会場を告げるアナウンスの後、あめりたちもチケットに印刷されたQRコードをかざし、入場特典を受け取る。上映前のCMが流れている最中にも、七瀬は銀色のブラインドパッケージを握りしめて必死に「推しよ出ろ」と祈りを捧げている。あめりがスマートフォンの電源を切り、そっとバッグにしまうと同時に、映画が始まった。
物語やキャラクター設定はゲームの世界観に沿って忠実に再現しているが、今回は映画ならではのオリジナルシナリオを展開をするようだ。今まではスマートフォンの小さい画面の中、立ち絵とシナリオのテキストから想像するしかなかった世界が、有名なアニメ制作スタジオが手掛ける美麗な作画で鮮やかに彩られていく。誰もが画面に釘付けになっている。物語のスポットライトを浴びるのは、いつも無愛想で、どこか影のあるY。そんな彼がはじめのうちは周囲に弱みを見せまいと一人で孤独に奮闘しながらも、学園生活を通してZやXといった信頼できる仲間たちと出会い、互いに支え合って成長していく。いつしかあめりは、そんな彼の姿に自分を重ねていた。
そしてクライマックスを迎えた瞬間、とうとう彼女の涙腺は限界に達した。
——この歌詞私のことだ……。
視界が滲んでぼやける。それでも彼女は必死だった。推しの雄姿をしっかりと目に焼き付けようと。エンドロールが終わって劇場内が明るくなる頃には、あめりの顔はぐしゃぐしゃになっていた。
***
「いや~、映画ほんっとうに最高でした! あと十回は見たい! 応援上映も行きたい!」
「私も、最後の方はもう涙ボロボロで……何も見えないくらいで……特にあのシーンで出てきた台詞が……」
「え……そんなの気づきませんでした! 九条さんは?」
「いや、私も全然だよ」
「もしかして……そこに気づいたの、あめりさんだけじゃないですか? すごい!」
七瀬の驚きと称賛の混じった表情に、あめりははっとした。
——今この瞬間、自分にしか書けない何かがある。
頭の中に散らばっていたピースが、ひとつずつ嵌まっていく。伝えたい言葉が溢れ出す。いてもたってもいられなくなった彼女は、七瀬たちに頭を下げると、駅に向かって走り始めた。こみ上げる想いを、今すぐにでも形にしたいという衝動に突き動かされて。

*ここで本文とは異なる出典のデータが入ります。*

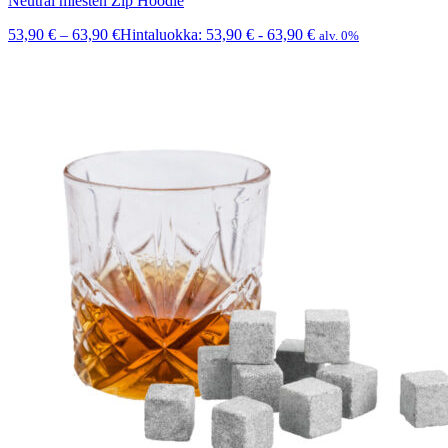
Neutral miesten Zip Hoodie
53,90
€
–
63,90
€
Hintaluokka: 53,90 € - 63,90 €
alv. 0%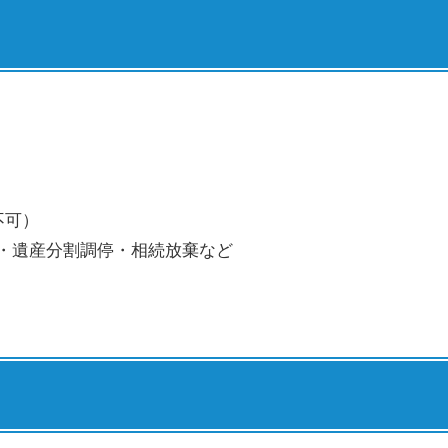
不可）
・遺産分割調停・相続放棄など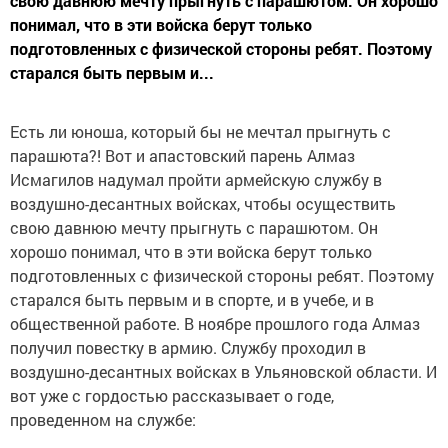
свою давнюю мечту прыгнуть с парашютом. Он хорошо
понимал, что в эти войска берут только
подготовленных с физической стороны ребят. Поэтому
старался быть первым и...
Есть ли юноша, который бы не мечтал прыгнуть с
парашюта?! Вот и апастовский парень Алмаз
Исмагилов надумал пройти армейскую службу в
воздушно-десантных войсках, чтобы осуществить
свою давнюю мечту прыгнуть с парашютом. Он
хорошо понимал, что в эти войска берут только
подготовленных с физической стороны ребят. Поэтому
старался быть первым и в спорте, и в учебе, и в
общественной работе. В ноябре прошлого года Алмаз
получил повестку в армию. Службу проходил в
воздушно-десантных войсках в Ульяновской области. И
вот уже с гордостью рассказывает о годе,
проведенном на службе: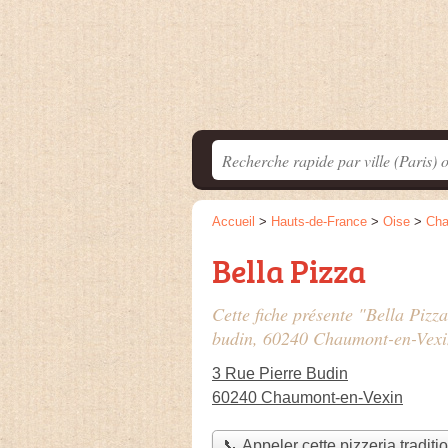
Accueil
>
Hauts-de-France
>
Oise
>
Cha
Bella Pizza
Cette fiche présente "Bella Pizza
budin
, 60240 Chaumont-en-Vexi
3 Rue Pierre Budin
60240 Chaumont-en-Vexin
📞 Appeler cette pizzeria traditi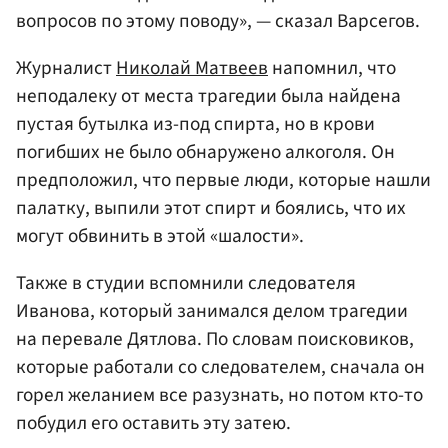
вопросов по этому поводу», — сказал Варсегов.
Журналист
Николай Матвеев
напомнил, что
неподалеку от места трагедии была найдена
пустая бутылка из-под спирта, но в крови
погибших не было обнаружено алкоголя. Он
предположил, что первые люди, которые нашли
палатку, выпили этот спирт и боялись, что их
могут обвинить в этой «шалости».
Также в студии вспомнили следователя
Иванова, который занимался делом трагедии
на перевале Дятлова. По словам поисковиков,
которые работали со следователем, сначала он
горел желанием все разузнать, но потом кто-то
побудил его оставить эту затею.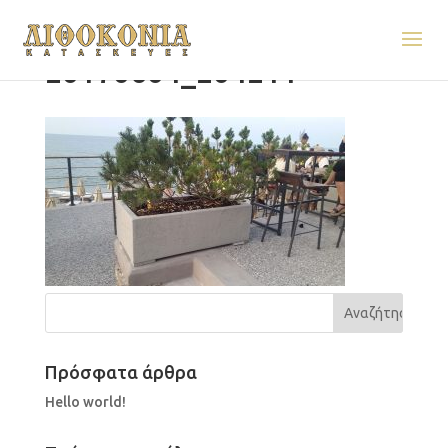
20170604_204211
Πρόσφατα άρθρα
Hello world!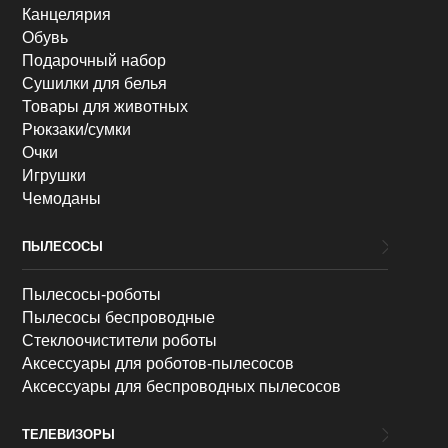
Канцелярия
Обувь
Подарочный набор
Сушилки для белья
Товары для животных
Рюкзаки/сумки
Очки
Игрушки
Чемоданы
ПЫЛЕСОСЫ
Пылесосы-роботы
Пылесосы беспроводные
Стеклоочистители роботы
Аксессуары для роботов-пылесосов
Аксессуары для беспроводных пылесосов
ТЕЛЕВИЗОРЫ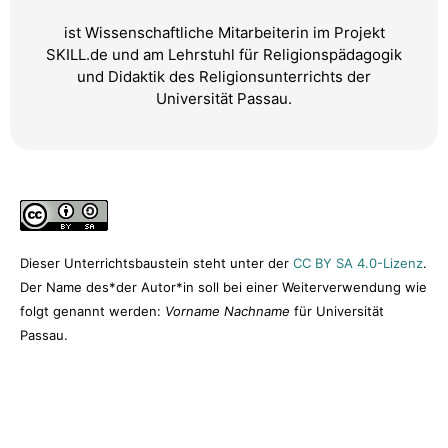
ist Wissenschaftliche Mitarbeiterin im Projekt
SKILL.de und am Lehrstuhl für Religionspädagogik
und Didaktik des Religionsunterrichts der
Universität Passau.
Dieser Unterrichtsbaustein steht unter der
CC BY SA 4.0-Lizenz
.
Der Name des*der Autor*in soll bei einer Weiterverwendung wie
folgt genannt werden:
Vorname Nachname
für Universität
Passau.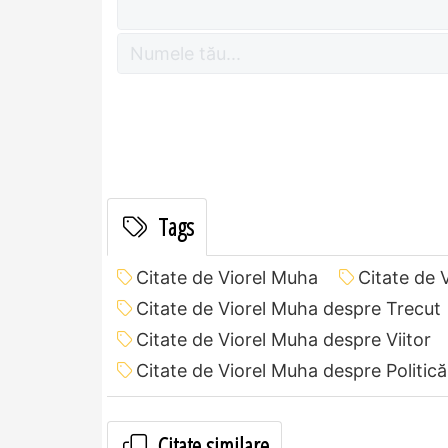
Tags
Citate de Viorel Muha
Citate de 
Citate de Viorel Muha despre Trecut
Citate de Viorel Muha despre Viitor
Citate de Viorel Muha despre Politică
Citate similare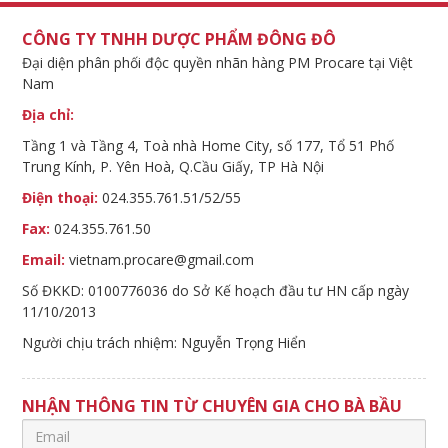
CÔNG TY TNHH DƯỢC PHẨM ĐÔNG ĐÔ
Đại diện phân phối độc quyền nhãn hàng PM Procare tại Việt
Nam
Địa chỉ:
Tầng 1 và Tầng 4, Toà nhà Home City, số 177, Tổ 51 Phố
Trung Kính, P. Yên Hoà, Q.Cầu Giấy, TP Hà Nội
Điện thoại:
024.355.761.51/52/55
Fax:
024.355.761.50
Email:
vietnam.procare@gmail.com
Số ĐKKD: 0100776036 do Sở Kế hoạch đầu tư HN cấp ngày
11/10/2013
Người chịu trách nhiệm: Nguyễn Trọng Hiển
NHẬN THÔNG TIN TỪ CHUYÊN GIA CHO BÀ BẦU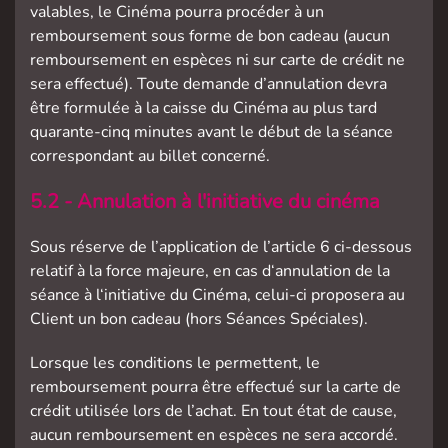
valables, le Cinéma pourra procéder à un
remboursement sous forme de bon cadeau (aucun
remboursement en espèces ni sur carte de crédit ne
sera effectué). Toute demande d’annulation devra
être formulée à la caisse du Cinéma au plus tard
quarante-cinq minutes avant le début de la séance
correspondant au billet concerné.
5.2 - Annulation à l'initiative du cinéma
Sous réserve de l’application de l’article 6 ci-dessous
relatif à la force majeure, en cas d‘annulation de la
séance à l‘initiative du Cinéma, celui-ci proposera au
Client un bon cadeau (hors Séances Spéciales).
Lorsque les conditions le permettent, le
remboursement pourra être effectué sur la carte de
crédit utilisée lors de l’achat. En tout état de cause,
aucun remboursement en espèces ne sera accordé.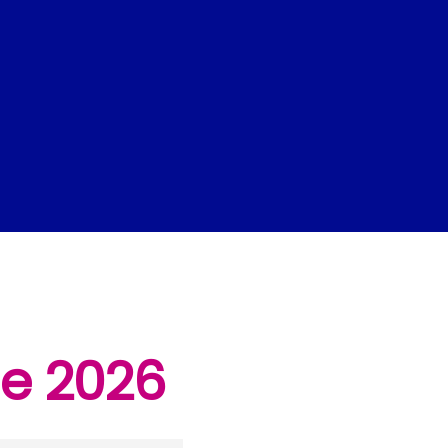
one 2026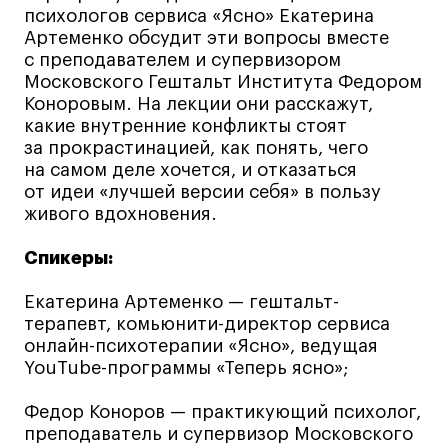
Britanka New Creatives
психологов сервиса «Ясно» Екатерина
Fashion Summer
Артеменко обсудит эти вопросы вместе
с преподавателем и супервизором
Проект с Microsoft
Московского Гештальт Института Федором
Коноровым. На лекции они расскажут,
какие внутренние конфликты стоят
за прокрастинацией, как понять, чего
на самом деле хочется, и отказаться
Подобрать программу
от идеи «лучшей версии себя» в пользу
живого вдохновения.
Войти в кампус
Спикеры:
Екатерина Артеменко — гештальт-
Получить сертификат
терапевт, комьюнити-директор сервиса
онлайн-психотерапии «Ясно», ведущая
YouTube-программы «Теперь ясно»;
Федор Коноров — практикующий психолог,
преподаватель и супервизор Московского
Дни открытых
Дни открытых
8 495 640 30 92
8 495 640 30 92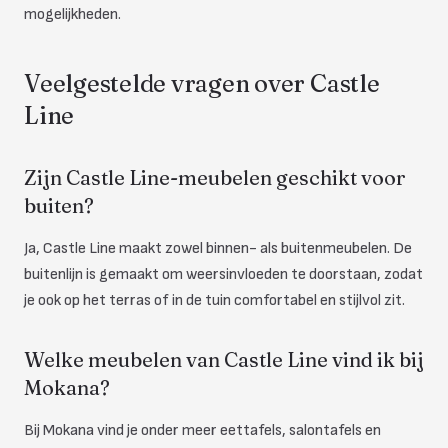
mogelijkheden.
Veelgestelde vragen over Castle
Line
Zijn Castle Line-meubelen geschikt voor
buiten?
Ja, Castle Line maakt zowel binnen- als buitenmeubelen. De
buitenlijn is gemaakt om weersinvloeden te doorstaan, zodat
je ook op het terras of in de tuin comfortabel en stijlvol zit.
Welke meubelen van Castle Line vind ik bij
Mokana?
Bij Mokana vind je onder meer eettafels, salontafels en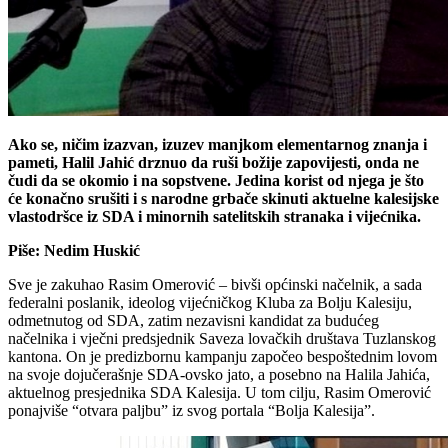
Ako se, ničim izazvan, izuzev manjkom elementarnog znanja i
pameti, Halil Jahić drznuo da ruši božije zapovijesti, onda ne
čudi da se okomio i na sopstvene. Jedina korist od njega je što
će konačno srušiti i s narodne grbače skinuti aktuelne kalesijske
vlastodršce iz SDA i minornih satelitskih stranaka i vijećnika.
Piše: Nedim Huskić
Sve je zakuhao Rasim Omerović – bivši općinski načelnik, a sada
federalni poslanik, ideolog vijećničkog Kluba za Bolju Kalesiju,
odmetnutog od SDA, zatim nezavisni kandidat za budućeg
načelnika i vječni predsjednik Saveza lovačkih društava Tuzlanskog
kantona. On je predizbornu kampanju započeo bespoštednim lovom
na svoje dojučerašnje SDA-ovsko jato, a posebno na Halila Jahića,
aktuelnog presjednika SDA Kalesija. U tom cilju, Rasim Omerović
ponajviše “otvara paljbu” iz svog portala “Bolja Kalesija”.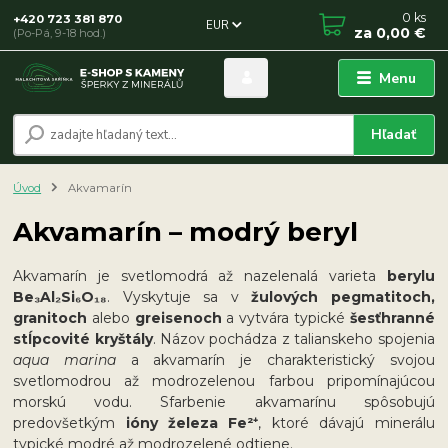
0
ks
+420 723 381 870
EUR
za
0,00 €
(Po-Pá, 9-18 hod.)
Menu
Hľadať
Úvod
Akvamarín
Akvamarín – modrý beryl
Akvamarín je svetlomodrá až nazelenalá varieta
berylu
Be₃Al₂Si₆O₁₈
. Vyskytuje sa v
žulových pegmatitoch,
granitoch
alebo
greisenoch
a vytvára typické
šesťhranné
stĺpcovité kryštály
. Názov pochádza z talianskeho spojenia
aqua marina
a akvamarín je charakteristický svojou
svetlomodrou až modrozelenou farbou pripomínajúcou
morskú vodu. Sfarbenie akvamarínu spôsobujú
predovšetkým
ióny železa Fe²⁺
, ktoré dávajú minerálu
typické modré až modrozelené odtiene.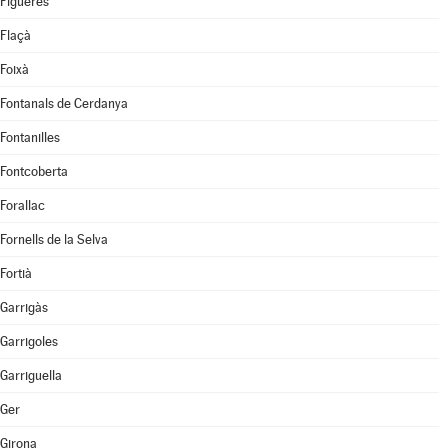
Figueres
Flaçà
Foixà
Fontanals de Cerdanya
Fontanilles
Fontcoberta
Forallac
Fornells de la Selva
Fortià
Garrigàs
Garrigoles
Garriguella
Ger
Girona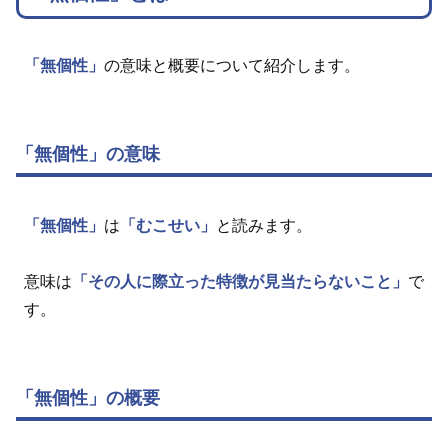
「無個性」
の意味と概要について紹介します。
「無個性」の意味
「無個性」
は
「むこせい」
と読みます。
意味は
「その人に際立った特徴が見当たらないこと」
で
す。
「無個性」の概要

「すいません、お二人とも、今日はありがとうございました! 私、帰ります!」
「え、ええっ?」
「どうしてもやらなくちゃいけないことがあるんです!」
風のように走り去り、瞬く間に小さくなっていくあめりの背中を七瀬はずっと見つめていたが、やがてぽつりと呟いた。
「あめりさん、どうしたんでしょう……? あんなに急いで……」
「そんなもん決まってるじゃん。あめりさんは自分のすべきことを見つけたのさ……」
「いや、何であなたがドヤ顔してるんですか」
***
一夜明け、あめりのアップした小説はKTGファンの間で大反響を呼んだ。映画の後日談を描いた内容で、メインのカップリングはもちろんX×Yだ。とはいえ、ほぼすべてのキャラクターが登場するため、結果として幅広い読者層から支持を得たのだ。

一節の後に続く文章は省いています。